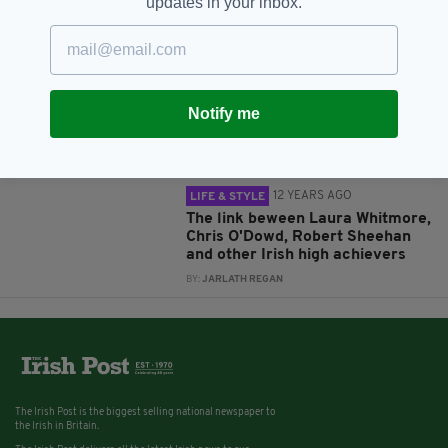
updates in your inbox.
BY:
IRISH POST
12 YEARS AGO
LIFE & STYLE
Fail Better: The inspiring story of
Sugru and Jane Ní
Notify me
Dhulchaointigh
BY:
JARLATH REGAN
12 YEARS AGO
LIFE & STYLE
The link beween Laura Whitmore,
Chris O'Dowd, Robert Sheehan
and other Irish high achievers
BY:
JARLATH REGAN
The Irish Post is the biggest selling national newspaper to
the Irish in Britain.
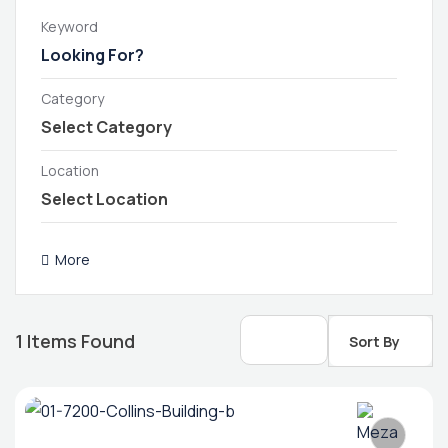
Keyword
Category
Location
More
1
Items Found
Sort By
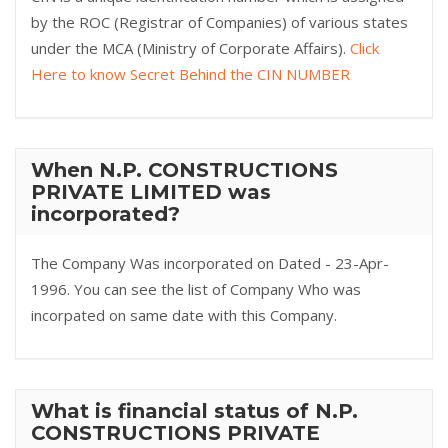
by the ROC (Registrar of Companies) of various states
under the MCA (Ministry of Corporate Affairs).
Click
Here to know Secret Behind the CIN NUMBER
When N.P. CONSTRUCTIONS
PRIVATE LIMITED was
incorporated?
The Company Was incorporated on Dated - 23-Apr-
1996. You can see the list of Company Who was
incorpated on same date with this Company.
What is financial status of N.P.
CONSTRUCTIONS PRIVATE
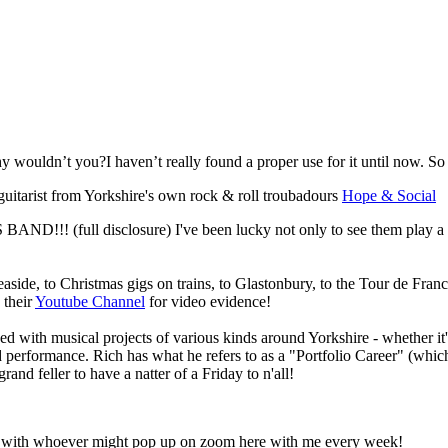
wouldn’t you?I haven’t really found a proper use for it until now. S
a guitarist from Yorkshire's own rock & roll troubadours
Hope & Social
 BAND!!! (full disclosure) I've been lucky not only to see them play a
aside, to Christmas gigs on trains, to Glastonbury, to the Tour de Franc
 their
Youtube Channel
for video evidence!
ed with musical projects of various kinds around Yorkshire - whether it'
 performance. Rich has what he refers to as a "Portfolio Career" (which 
and feller to have a natter of a Friday to n'all!
hat with whoever might pop up on zoom here with me every week!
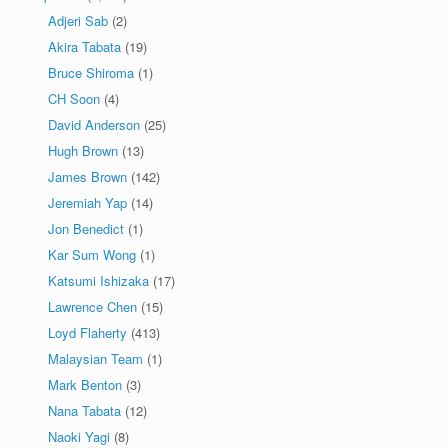
Adjeri Sab
(2)
Akira Tabata
(19)
Bruce Shiroma
(1)
CH Soon
(4)
David Anderson
(25)
Hugh Brown
(13)
James Brown
(142)
Jeremiah Yap
(14)
Jon Benedict
(1)
Kar Sum Wong
(1)
Katsumi Ishizaka
(17)
Lawrence Chen
(15)
Loyd Flaherty
(413)
Malaysian Team
(1)
Mark Benton
(3)
Nana Tabata
(12)
Naoki Yagi
(8)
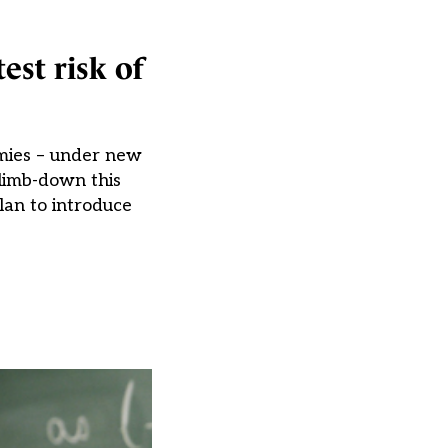
est risk of
emies – under new
limb-down this
lan to introduce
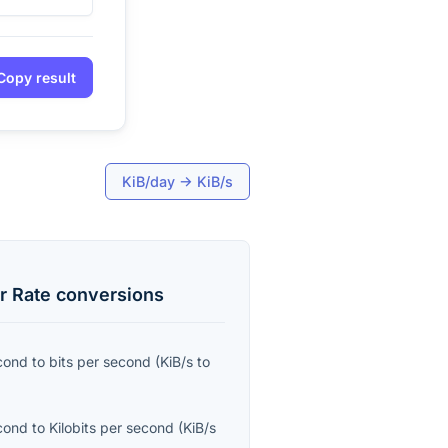
Copy result
KiB/day
→
KiB/s
r Rate
conversions
econd
to
bits per second
(
KiB/s
to
econd
to
Kilobits per second
(
KiB/s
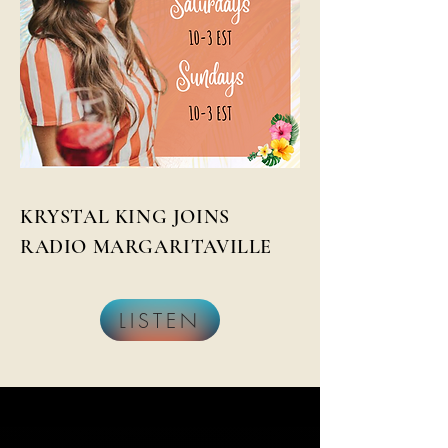
KRYSTAL KING JOINS
RADIO MARGARITAVILLE
LISTEN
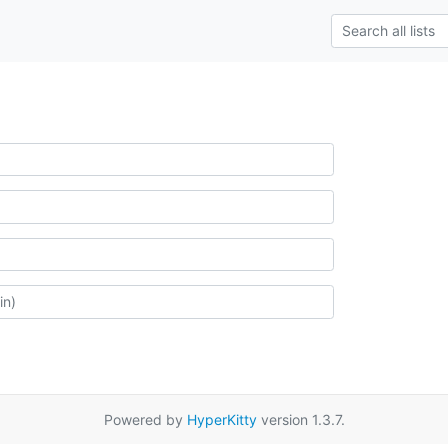
Powered by
HyperKitty
version 1.3.7.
********
*Work to be completed*: Copy out every entry above verbatim. Leave each picture out.

*Exercise result*:
updates in your inbox.
BY:
IRISH POST
12 YEARS AGO
LIFE & STYLE
Fail Better: The inspiring story of
Sugru and Jane Ní
Notify me
Dhulchaointigh
BY:
JARLATH REGAN
12 YEARS AGO
LIFE & STYLE
The link beween Laura Whitmore,
Chris O'Dowd, Robert Sheehan
and other Irish high achievers
BY:
JARLATH REGAN
The Irish Post is the biggest selling national newspaper to
the Irish in Britain.
Keyword
Category
Location
More
1
Items Found
Sort By
by the ROC (Registrar of Companies) of various states
under the MCA (Ministry of Corporate Affairs).
Click
Here to know Secret Behind the CIN NUMBER
When N.P. CONSTRUCTIONS
PRIVATE LIMITED was
incorporated?
The Company Was incorporated on Dated - 23-Apr-
1996. You can see the list of Company Who was
incorpated on same date with this Company.
What is financial status of N.P.
CONSTRUCTIONS PRIVATE
wouldn’t you?I haven’t really found a proper use for it until now. S
a guitarist from Yorkshire's own rock & roll troubadours
Hope & Social
 BAND!!! (full disclosure) I've been lucky not only to see them play a
aside, to Christmas gigs on trains, to Glastonbury, to the Tour de Franc
 their
Youtube Channel
for video evidence!
ed with musical projects of various kinds around Yorkshire - whether it'
 performance. Rich has what he refers to as a "Portfolio Career" (which 
and feller to have a natter of a Friday to n'all!
hat with whoever might pop up on zoom here with me every week!
Adjeri Sab
(2)
Akira Tabata
(19)
Bruce Shiroma
(1)
CH Soon
(4)
David Anderson
(25)
Hugh Brown
(13)
James Brown
(142)
Jeremiah Yap
(14)
Jon Benedict
(1)
Kar Sum Wong
(1)
Katsumi Ishizaka
(17)
Lawrence Chen
(15)
Loyd Flaherty
(413)
Malaysian Team
(1)
Mark Benton
(3)
Nana Tabata
(12)
Naoki Yagi
(8)
est risk of
emies – under new
limb-down this
lan to introduce
Copy result
KiB/day
→
KiB/s
r Rate
conversions
econd
to
bits per second
(
KiB/s
to
econd
to
Kilobits per second
(
KiB/s
KRYSTAL KING JOINS
RADIO MARGARITAVILLE
LISTEN
Powered by
HyperKitty
version 1.3.7.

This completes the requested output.